Studies continue to show that strict photo identification requirements have the potential to disenfranchise hundreds of thousands of voters and have a disproportionate impact on minority voters But a new report found that an even bigger threat to minority participation comes from state laws stripping felons of their right to vote.
An international examination by ProCon.org found that 21 out of 45 democracies surveyed have no restriction on felons voting. Of those, just five have laws that can prevent even those convicted felons who have served their entire sentence from being re-enfranchised: Armenia, Belgium, Chile, Finland and the United States.

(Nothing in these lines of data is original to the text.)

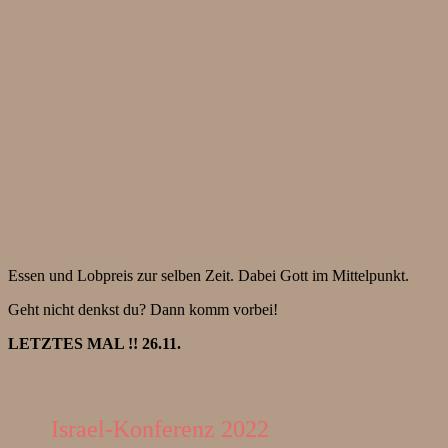
Essen und Lobpreis zur selben Zeit. Dabei Gott im Mittelpunkt.
Geht nicht denkst du? Dann komm vorbei!
LETZTES MAL !! 26.11.
Israel-Konferenz 2022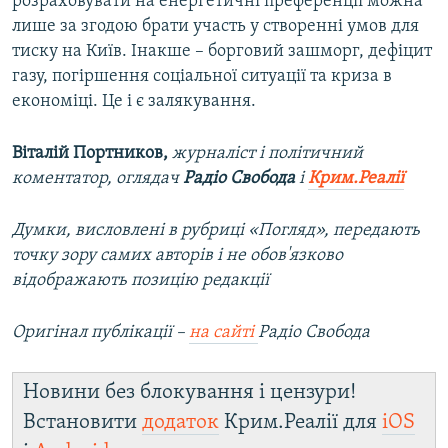
розраховувати на енергетичні преференції можна
лише за згодою брати участь у створенні умов для
тиску на Київ. Інакше – борговий зашморг, дефіцит
газу, погіршення соціальної ситуації та криза в
економіці. Це і є залякування.
Віталій Портников,
журналіст і політичний
коментатор, оглядач
Радіо Свобода
і
Крим.Реалії
Думки, висловлені в рубриці «Погляд», передають
точку зору самих авторів і не обов'язково
відображають позицію редакції
Оригінал публікації –
на сайті
Радіо Свобода
Новини без блокування і цензури!
Встановити
додаток
Крим.Реалії для
iOS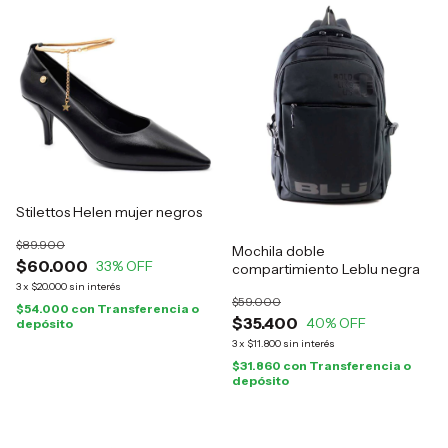
Stilettos Helen mujer negros
$89.900
Mochila doble
$60.000
33
% OFF
compartimiento Leblu negra
3
x
$20.000
sin interés
$59.000
$54.000
con
Transferencia o
$35.400
40
% OFF
depósito
3
x
$11.800
sin interés
$31.860
con
Transferencia o
depósito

The Guardian reported Wednesday that in the U.S., this causes a major racial disparity:
The people overwhelmingly affected by these laws are minorities. Only 2.5%, 5.8 million people, in the voting age population were made ineligible to vote by felon voting laws in 2010, according to the Sentencing Project. That percentage tripled to 7.7% among African-Americans. Another way of putting this is that 38%, 2.2 million, of all those stopped from voting by felon restrictions are black. About a million black ex-felons (i.e. those who have “paid their debt to society”) are disenfranchised.
In 12 of the 50 U.S. states felons may permanently lose their right to vote, even after they have completed their prison sentence, parole, and probation. They include Alabama, Arizona, Florida, Mississippi, and Virginia — states that were at least partially covered by Section 5 the Voting Rights Act (before the recent Supreme Court ruling gutted the law) based on their history of minority disenfranchisement.
While there has been some bipartisan effort to reform this system, it remains a serious impediment to minority participation in American democracy.